Like other apparent racial fraudsters before her, Sharp was outed by an anonymous post on Medium. The writer of the post identifies him or herself as having “distantly” known Sharp when she was graduate student at the University of California, Davis. Sharp had never publicly identified as Latinx back then, the writer said, so they were recently puzzled to learn that Sharp had since started referring to herself as Chicana, including on her now-private Twitter profile. According to screenshots included in the post, Sharp has tweeted about her abuela, or grandmother, from Mexico, and posted elsewhere about her “abuela who came to the U.S. during WWII who worked hard so I could become a teacher.”

The writer said they started talking to others who knew Sharp, and these colleagues were similarly “confused.” Some then allegedly asked Sharp about the “newfound identity,” and Sharp allegedly said her grandmother was originally from Mexico. Yet when the scholars looked into that explanation, “we found that Kelly had no grandparents who were born outside of the U.S. or had Hispanic names.”

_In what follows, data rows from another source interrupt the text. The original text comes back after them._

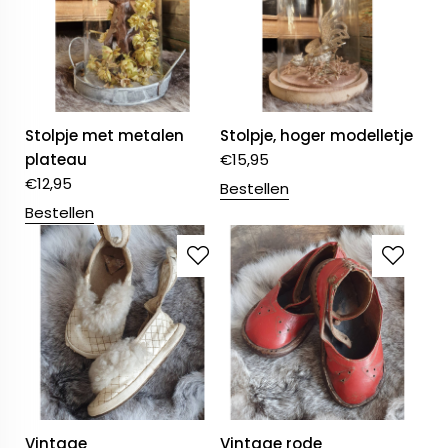
Stolpje met metalen
Stolpje, hoger modelletje
plateau
€
15,95
€
12,95
Bestellen
Bestellen
Vintage
Vintage rode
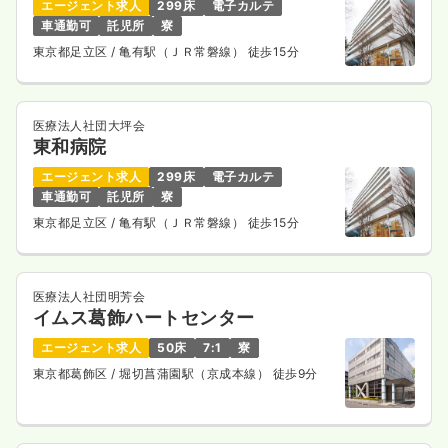
エージェント求人
299床
電子カルテ
車通勤可
託児所
寮
東京都足立区
/ 亀有駅（ＪＲ常磐線） 徒歩15分
医療法人社団大坪会
東和病院
エージェント求人
299床
電子カルテ
車通勤可
託児所
寮
東京都足立区
/ 亀有駅（ＪＲ常磐線） 徒歩15分
医療法人社団明芳会
イムス葛飾ハートセンター
エージェント求人
50床
7:1
寮
東京都葛飾区
/ 堀切菖蒲園駅（京成本線） 徒歩9分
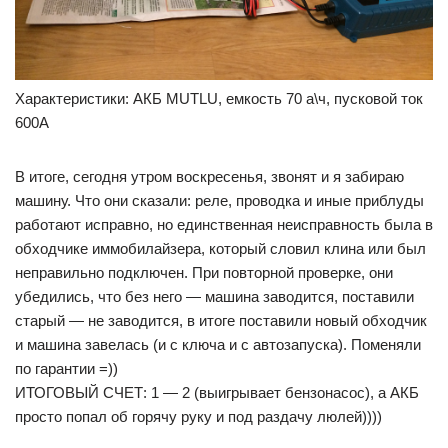
Характеристики: АКБ MUTLU, емкость 70 а\ч, пусковой ток
600А
В итоге, сегодня утром воскресенья, звонят и я забираю
машину. Что они сказали: реле, проводка и иные приблуды
работают исправно, но единственная неисправность была в
обходчике иммобилайзера, который словил клина или был
неправильно подключен. При повторной проверке, они
убедились, что без него — машина заводится, поставили
старый — не заводится, в итоге поставили новый обходчик
и машина завелась (и с ключа и с автозапуска). Поменяли
по гарантии =))
ИТОГОВЫЙ СЧЕТ: 1 — 2 (выигрывает бензонасос), а АКБ
просто попал об горячу руку и под раздачу люлей))))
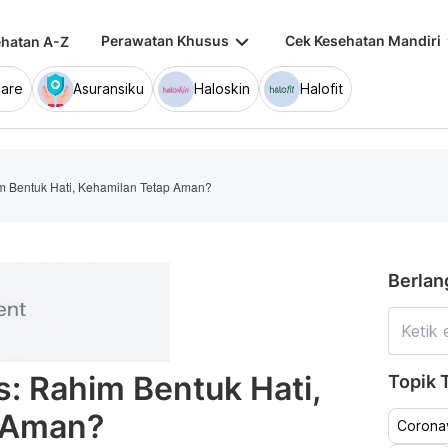
keyboard_arrow_down
keybo
Perawatan Khusus
Cek Kesehatan Mandiri
hatan A-Z
are
Asuransiku
Haloskin
Halofit
im Bentuk Hati, Kehamilan Tetap Aman?
Berlan
s: Rahim Bentuk Hati,
Topik T
 Aman?
Coronav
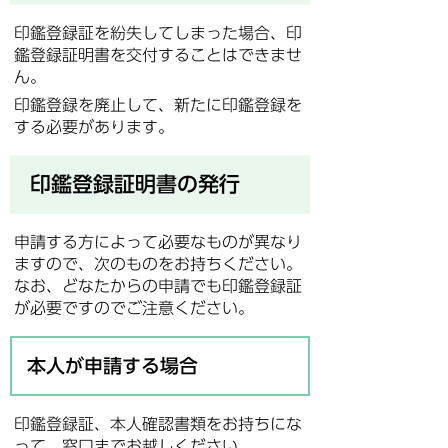
印鑑登録証を紛失してしまった場合、印
鑑登録証明書を交付することはできませ
ん。
印鑑登録を廃止して、新たに印鑑登録を
する必要があります。
印鑑登録証明書の発行
申請する方によって必要なものが異なり
ますので、次のものをお持ちください。
なお、どなたからの申請でも印鑑登録証
が必要ですのでご注意ください。
本人が申請する場合
印鑑登録証、本人確認書類をお持ちにな
って、窓口までお越しください。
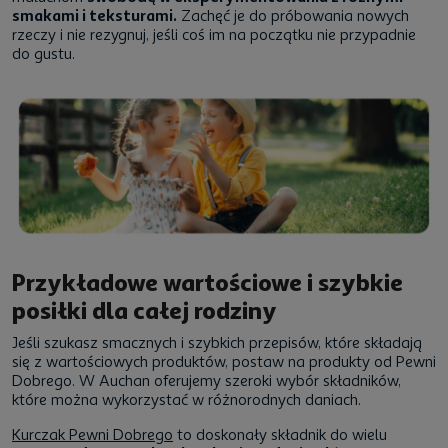
smakami i teksturami.
Zachęć je do próbowania nowych
rzeczy i nie rezygnuj, jeśli coś im na początku nie przypadnie
do gustu.
Przykładowe wartościowe i szybkie
posiłki dla całej rodziny
Jeśli szukasz smacznych i szybkich przepisów, które składają
się z wartościowych produktów, postaw na produkty od Pewni
Dobrego. W Auchan oferujemy szeroki wybór składników,
które można wykorzystać w różnorodnych daniach.
Kurczak Pewni Dobrego
to doskonały składnik do wielu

In a cautionary twist against trying to dupe historians in particular, the scholars allegedly searched genealogical records and found that the grandmother Sharp said was from Mexico was actually born in Los Angeles “to white parents and was residing in the U.S. during all the census records of her upbringing.” A servant was even employed and living at the home, according to census records, the post says. “This grandmother eventually married a wealthy, white lawyer from Iowa.”

The Medium piece also fact-checks Sharp’s now-deleted Furman faculty biography, which said her research on the antebellum South was inspired in part by her hometown, Encinitas, Calif., and its “majority-minority population.” Encinitas has long been overwhelmingly white, “known to anyone from California for being a wealthy beach community,” the post says.

Furman’s history department, where Sharp began working in July, referred requests for comment to the university. Tom Evelyn, a Furman spokesperson, said the university was investigating the allegations against Sharp early Tuesday. He later said that Sharp had resigned, effective immediately. Sharp did not return a request for comment.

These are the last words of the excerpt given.